The Covid-19 pandemic has taken its toll on tourism in virtually every country in the world. This is the case of countries heavily dependent on tourism, such as Spain and Italy, but also those less dependent, like for example the Czech Republic, regarded a safe destination until recently.

According to the president of the Trade and Tourism Association of the country, Tomas Prouza, the Czech Republic is considered an example of a dangerous country due to the increase in the number of confirmed cases of Covid-19.

He added that people will remember this for a long time, and it will be almost impossible to regain the image of a safe destination.
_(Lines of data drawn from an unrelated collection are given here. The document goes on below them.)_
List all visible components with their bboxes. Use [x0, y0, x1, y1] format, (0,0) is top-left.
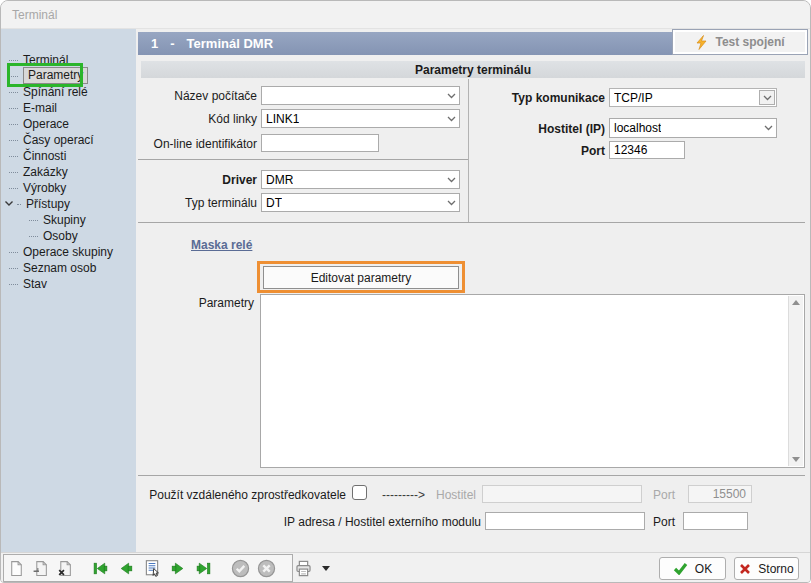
- parametry-textarea[interactable]: [260, 294, 805, 468]
- driver-combo[interactable]: DMR: [261, 170, 460, 189]
- section-title: Parametry terminálu: [415, 63, 531, 77]
- sidebar-item-skupiny[interactable]: Skupiny: [29, 211, 86, 228]
- remote-hostitel-label: Hostitel: [431, 488, 476, 502]
- external-port-input[interactable]: [683, 512, 748, 530]
- import-record-icon[interactable]: [32, 558, 49, 578]
- tree-line: [29, 220, 38, 221]
- next-record-icon[interactable]: [168, 558, 187, 578]
- port-value: 12346: [614, 143, 647, 157]
- delete-record-icon[interactable]: [56, 558, 73, 578]
- kod-linky-value: LINK1: [266, 112, 299, 126]
- sidebar-item-label: E-mail: [23, 101, 57, 115]
- sidebar-item-label: Skupiny: [43, 213, 86, 227]
- sidebar-item-label: Zakázky: [23, 165, 68, 179]
- record-number: 1: [151, 36, 158, 51]
- remote-checkbox-label: Použít vzdáleného zprostředkovatele: [141, 488, 346, 502]
- section-divider: [138, 222, 805, 223]
- tree-line: [9, 284, 18, 285]
- external-port-label: Port: [651, 515, 675, 529]
- tree-line: [9, 172, 18, 173]
- print-icon[interactable]: [294, 558, 313, 578]
- test-spojeni-button[interactable]: Test spojení: [673, 30, 807, 54]
- sidebar-item-label: Přístupy: [26, 197, 70, 211]
- typ-komunikace-value: TCP/IP: [614, 91, 653, 105]
- check-icon: [673, 562, 688, 575]
- remote-port-value: 15500: [713, 487, 746, 501]
- port-label: Port: [471, 144, 605, 158]
- remote-section-divider: [138, 475, 805, 476]
- sidebar-item-casy-operaci[interactable]: Časy operací: [9, 131, 94, 148]
- hostitel-ip-label: Hostitel (IP): [471, 122, 605, 136]
- tree-line: [9, 108, 18, 109]
- nazev-pocitace-combo[interactable]: [261, 86, 460, 105]
- typ-terminalu-combo[interactable]: DT: [261, 193, 460, 212]
- sidebar-item-osoby[interactable]: Osoby: [29, 227, 78, 244]
- chevron-down-icon: [759, 90, 775, 105]
- storno-label: Storno: [758, 562, 793, 576]
- kod-linky-combo[interactable]: LINK1: [261, 109, 460, 128]
- typ-terminalu-value: DT: [266, 196, 282, 210]
- ok-button[interactable]: OK: [659, 557, 726, 580]
- sidebar-item-operace[interactable]: Operace: [9, 115, 69, 132]
- scrollbar[interactable]: [788, 296, 803, 466]
- scroll-down-icon[interactable]: [792, 457, 800, 462]
- window-titlebar: Terminál: [1, 1, 811, 29]
- online-identifikator-input[interactable]: [261, 134, 379, 152]
- sidebar-item-pristupy[interactable]: Přístupy: [4, 195, 70, 212]
- chevron-down-icon: [447, 200, 456, 206]
- tree-line: [9, 92, 18, 93]
- remote-checkbox[interactable]: [352, 485, 367, 500]
- sidebar-item-vyrobky[interactable]: Výrobky: [9, 179, 66, 196]
- tree-line: [9, 188, 18, 189]
- main-panel: [136, 29, 811, 552]
- new-record-icon[interactable]: [8, 558, 25, 578]
- remote-port-input: 15500: [688, 485, 752, 503]
- tree-line: [9, 60, 18, 61]
- editovat-parametry-button[interactable]: Editovat parametry: [263, 266, 459, 289]
- print-dropdown-icon[interactable]: [322, 566, 330, 571]
- sidebar-item-stav[interactable]: Stav: [9, 275, 47, 292]
- kod-linky-label: Kód linky: [138, 112, 257, 126]
- previous-record-icon[interactable]: [117, 558, 136, 578]
- confirm-icon: [231, 558, 250, 578]
- typ-komunikace-combo[interactable]: TCP/IP: [609, 88, 777, 107]
- hostitel-ip-combo[interactable]: localhost: [609, 118, 777, 138]
- sidebar-item-zakazky[interactable]: Zakázky: [9, 163, 68, 180]
- first-record-icon[interactable]: [91, 558, 110, 578]
- terminal-dialog-window: Terminál Terminál Parametry Spínání relé…: [0, 0, 811, 583]
- storno-button[interactable]: Storno: [734, 557, 799, 580]
- tree-line: [29, 236, 38, 237]
- chevron-down-icon: [447, 177, 456, 183]
- window-title: Terminál: [12, 8, 57, 22]
- sidebar-item-operace-skupiny[interactable]: Operace skupiny: [9, 243, 113, 260]
- sidebar-item-seznam-osob[interactable]: Seznam osob: [9, 259, 96, 276]
- typ-terminalu-label: Typ terminálu: [138, 196, 257, 210]
- tree-line: [17, 204, 21, 205]
- x-icon: [739, 563, 751, 575]
- tree-line: [9, 140, 18, 141]
- test-spojeni-label: Test spojení: [715, 35, 784, 49]
- sidebar-item-label: Operace: [23, 117, 69, 131]
- online-identifikator-label: On-line identifikátor: [138, 137, 257, 151]
- remote-port-label: Port: [651, 488, 675, 502]
- sidebar-item-label: Výrobky: [23, 181, 66, 195]
- arrow-text: --------->: [382, 488, 425, 502]
- sidebar-item-label: Časy operací: [23, 133, 94, 147]
- browse-records-icon[interactable]: [143, 558, 161, 578]
- sidebar-item-label: Osoby: [43, 229, 78, 243]
- sidebar-item-label: Operace skupiny: [23, 245, 113, 259]
- chevron-down-icon: [447, 93, 456, 99]
- remote-hostitel-input: [482, 485, 642, 503]
- sidebar-item-cinnosti[interactable]: Činnosti: [9, 147, 66, 164]
- maska-rele-link[interactable]: Maska relé: [191, 238, 252, 252]
- external-ip-input[interactable]: [485, 512, 645, 530]
- cancel-icon: [257, 558, 276, 578]
- chevron-down-icon: [4, 200, 14, 207]
- tree-line: [9, 268, 18, 269]
- typ-komunikace-label: Typ komunikace: [471, 91, 605, 105]
- tree-line: [9, 252, 18, 253]
- last-record-icon[interactable]: [194, 558, 213, 578]
- scroll-up-icon[interactable]: [792, 300, 800, 305]
- port-input[interactable]: 12346: [609, 141, 685, 159]
- sidebar-item-email[interactable]: E-mail: [9, 99, 57, 116]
The effects of the situation could be felt for two more years, said Prouza.

Restrictions for Czechs All around Europe

As of now, there are many travel restrictions in force for Czech nationals all around Europe. Earlier this week Germany proclaimed the country an epidemically risky area.

Slovakia also added the Czech Republic to the list of so-called red countries (those not considered a safe destination), while Czech tourists are forbidden to enter Denmark or Cyprus. Entry into Switzerland, Great Britain or Slovenia is possible only with a test or adherence to quarantine.

What Is behind the Increase in Cases

According to Prouza, the Czech government caused the second wave of Covid-19 to break out by cancelling the already prepared reintroduction of face masks in August.

“It was the last nail in the tourism coffin. It is logical that other countries began to be afraid of travelling to the Czech Republic, because unfortunately we have become one of the most problematic countries in Europe,” he said.

The expert added that the cancellation or shortening of tourist stays from Germany and other European countries has an immediate economic impact. According to him, the bigger problem is the loss of the comparative advantage in terms of safety, which has been one of the most important reasons to travel to the country in recent years.

As per estimates, revenues from tourism will fall by 158 billion Czech crowns (5.8 billion euros), this means almost half, compared to last year. An even greater loss is expected in large cities, which are more dependent on foreign tourism inflow.